Did the mini-lesson engage all children and advance the primary literacy objective?

  • Did the teacher provide specific language based supports tied to the literacy objective?
  • Were all children able to participate in the mini-lesson (gestures, turn and talk, etc.)?
  • What was the evidence of progress in understanding the primary literacy objective?
  • Did the teacher connect learning that occurred through scaffolding to the primary literacy objective (if possible)?
  • How did the teacher clarify misunderstandings during the mini-lesson?
  • Did the teacher restate the primary literacy objective at the end?
  • Did the children have an opportunity to reflect on their learning at the end?

How did the teacher work to help children take care of themselves and each other during the lesson?

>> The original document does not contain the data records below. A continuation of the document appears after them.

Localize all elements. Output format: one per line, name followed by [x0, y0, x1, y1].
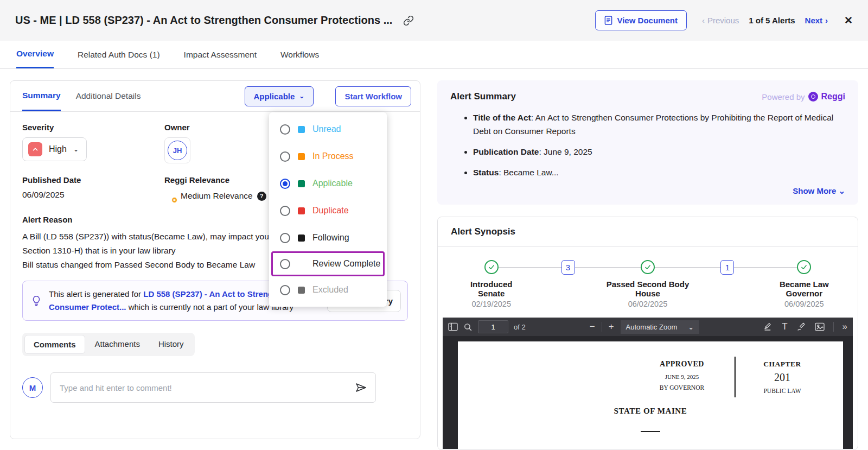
- tab-related-auth-docs[interactable]: Related Auth Docs (1): [78, 41, 160, 68]
- send-comment-icon[interactable]: [354, 381, 367, 394]
- status-option-label: Unread: [312, 124, 341, 134]
- status-dropdown-button[interactable]: Applicable ⌄: [245, 86, 314, 106]
- status-option-in-process[interactable]: In Process: [269, 143, 387, 170]
- status-option-label: Review Complete: [312, 259, 380, 269]
- check-circle-icon: [641, 260, 655, 274]
- status-color-square: [298, 153, 305, 160]
- add-image-icon[interactable]: [815, 322, 825, 331]
- tab-attachments[interactable]: Attachments: [86, 335, 149, 354]
- status-color-square: [298, 180, 305, 187]
- bullet-label: Status: [473, 168, 499, 177]
- status-button-label: Applicable: [254, 92, 295, 101]
- radio-unselected-icon: [280, 233, 290, 243]
- radio-selected-icon: [280, 179, 290, 189]
- status-option-unread[interactable]: Unread: [269, 116, 387, 143]
- intermediate-steps-count[interactable]: 1: [720, 260, 734, 275]
- status-option-following[interactable]: Following: [269, 224, 387, 251]
- intermediate-steps-count[interactable]: 3: [561, 260, 575, 275]
- zoom-level-select[interactable]: Automatic Zoom ⌄: [621, 320, 700, 334]
- zoom-in-icon[interactable]: +: [609, 321, 614, 332]
- status-option-label: Duplicate: [312, 206, 349, 216]
- chevron-down-icon: ⌄: [838, 186, 845, 195]
- timeline-step-became-law: Became Law Governor 06/09/2025: [766, 260, 843, 308]
- alert-summary-card: Alert Summary Powered by Reggi Title of …: [437, 80, 858, 205]
- status-option-review-complete[interactable]: Review Complete: [271, 251, 385, 276]
- copy-link-icon[interactable]: [403, 15, 414, 26]
- chevron-down-icon: ⌄: [299, 92, 304, 100]
- search-icon[interactable]: [463, 322, 473, 332]
- timeline-step-count: 3: [529, 260, 606, 308]
- highlighter-icon[interactable]: [763, 322, 773, 332]
- severity-dropdown[interactable]: High ⌄: [22, 137, 87, 161]
- tab-summary[interactable]: Summary: [22, 81, 61, 111]
- radio-unselected-icon: [280, 206, 290, 216]
- chapter-label: CHAPTER: [743, 360, 821, 369]
- show-more-button[interactable]: Show More ⌄: [450, 186, 845, 196]
- sidebar-toggle-icon[interactable]: [448, 322, 458, 331]
- reggi-logo-icon: [808, 92, 818, 102]
- chevron-left-icon: ‹: [702, 16, 705, 25]
- status-option-applicable[interactable]: Applicable: [269, 170, 387, 197]
- next-alert-button[interactable]: Next ›: [805, 16, 828, 25]
- reggi-brand-label: Reggi: [821, 92, 845, 102]
- current-user-avatar: M: [22, 377, 43, 398]
- tab-overview[interactable]: Overview: [16, 41, 54, 68]
- published-date-field: Published Date 06/09/2025: [22, 175, 164, 202]
- owner-selector[interactable]: JH: [164, 137, 190, 163]
- zoom-out-icon[interactable]: −: [590, 321, 595, 332]
- step-subtitle: Governor: [786, 289, 823, 298]
- alert-synopsis-title: Alert Synopsis: [438, 217, 858, 247]
- status-option-label: Excluded: [312, 285, 348, 295]
- page-number-input[interactable]: [478, 320, 508, 333]
- tab-additional-details[interactable]: Additional Details: [76, 81, 141, 111]
- alert-detail-modal: US - ME | LD 558 (SP237) - An Act to Str…: [0, 0, 868, 450]
- previous-alert-button[interactable]: ‹ Previous: [702, 16, 739, 25]
- status-color-square-empty: [298, 261, 305, 268]
- status-color-square: [298, 234, 305, 242]
- status-option-duplicate[interactable]: Duplicate: [269, 197, 387, 224]
- previous-label: Previous: [707, 16, 739, 25]
- pdf-page-1: APPROVED JUNE 9, 2025 BY GOVERNOR CHAPTE…: [458, 341, 843, 449]
- status-color-square: [298, 207, 305, 214]
- step-subtitle: House: [635, 289, 660, 298]
- tab-comments[interactable]: Comments: [24, 335, 85, 354]
- reggi-relevance-icon: =: [164, 190, 176, 202]
- view-document-button[interactable]: View Document: [595, 10, 686, 30]
- pdf-toolbar: of 2 − + Automatic Zoom ⌄ T: [443, 318, 853, 336]
- status-option-excluded[interactable]: Excluded: [269, 276, 387, 303]
- state-of-maine-title: STATE OF MAINE: [458, 407, 843, 416]
- tab-history[interactable]: History: [150, 335, 193, 354]
- more-tools-icon[interactable]: »: [843, 321, 847, 332]
- tab-workflows[interactable]: Workflows: [280, 41, 319, 68]
- alert-synopsis-card: Alert Synopsis Introduced Senate 02/19/2…: [437, 217, 858, 450]
- close-icon[interactable]: ✕: [844, 14, 853, 27]
- bullet-label: Publication Date: [473, 147, 539, 156]
- info-suffix: which is currently not a part of your la…: [126, 302, 293, 312]
- step-subtitle: Senate: [478, 289, 505, 298]
- pdf-canvas[interactable]: APPROVED JUNE 9, 2025 BY GOVERNOR CHAPTE…: [443, 336, 853, 449]
- relevance-value: Medium Relevance: [181, 191, 253, 201]
- help-question-icon[interactable]: ?: [257, 192, 266, 201]
- status-option-label: In Process: [312, 151, 354, 161]
- zoom-level-label: Automatic Zoom: [626, 323, 678, 331]
- free-text-icon[interactable]: T: [782, 321, 787, 332]
- show-more-label: Show More: [793, 186, 836, 195]
- main-tab-bar: Overview Related Auth Docs (1) Impact As…: [0, 41, 868, 69]
- tab-impact-assessment[interactable]: Impact Assessment: [184, 41, 257, 68]
- summary-bullet: Status: Became Law...: [473, 166, 845, 179]
- step-title: Became Law: [780, 280, 829, 289]
- draw-ink-icon[interactable]: [796, 322, 806, 332]
- alert-summary-bullets: Title of the Act: An Act to Strengthen C…: [473, 111, 845, 179]
- page-title: US - ME | LD 558 (SP237) - An Act to Str…: [15, 14, 392, 27]
- radio-unselected-icon: [280, 124, 290, 135]
- toolbar-divider: [833, 322, 834, 332]
- check-circle-icon: [797, 260, 811, 274]
- radio-unselected-icon: [280, 285, 290, 295]
- owner-avatar: JH: [168, 141, 187, 160]
- toolbar-divider: [602, 322, 602, 332]
- step-date: 06/09/2025: [784, 300, 824, 308]
- timeline-step-passed-second-body: Passed Second Body House 06/02/2025: [607, 260, 690, 308]
- start-workflow-button[interactable]: Start Workflow: [335, 86, 411, 106]
- comment-input[interactable]: [50, 372, 376, 403]
- summary-bullet: Title of the Act: An Act to Strengthen C…: [473, 111, 845, 138]
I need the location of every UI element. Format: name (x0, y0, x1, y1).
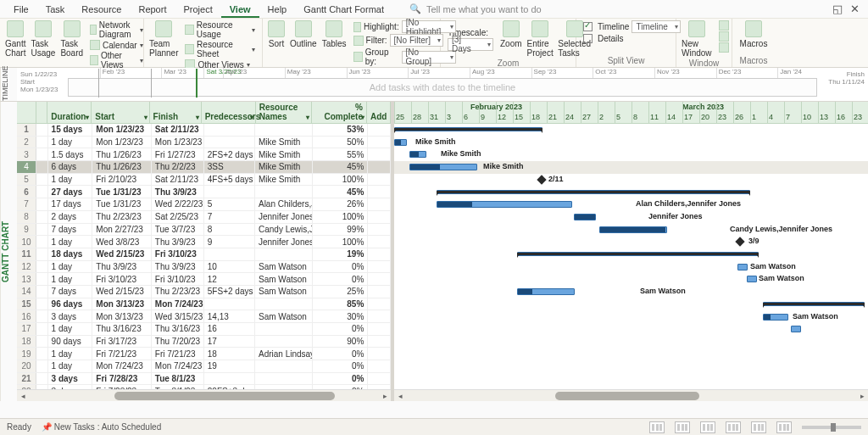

  • Did the teacher give explicit instruction, with language the children are familiar with, around this?
  • Did the teacher use language around the Power of Three?
  • Are there relevant procedural anchor charts or visual tools nearby for the teacher and children to reference?
  • Did the teacher use specific encouragement and language around risk-taking?
  • Did children resolve any issues on the carpet with minimal teacher intervention?
  • What language did you notice children used to resolve issues?
  • How did the teacher intervene when issues arose?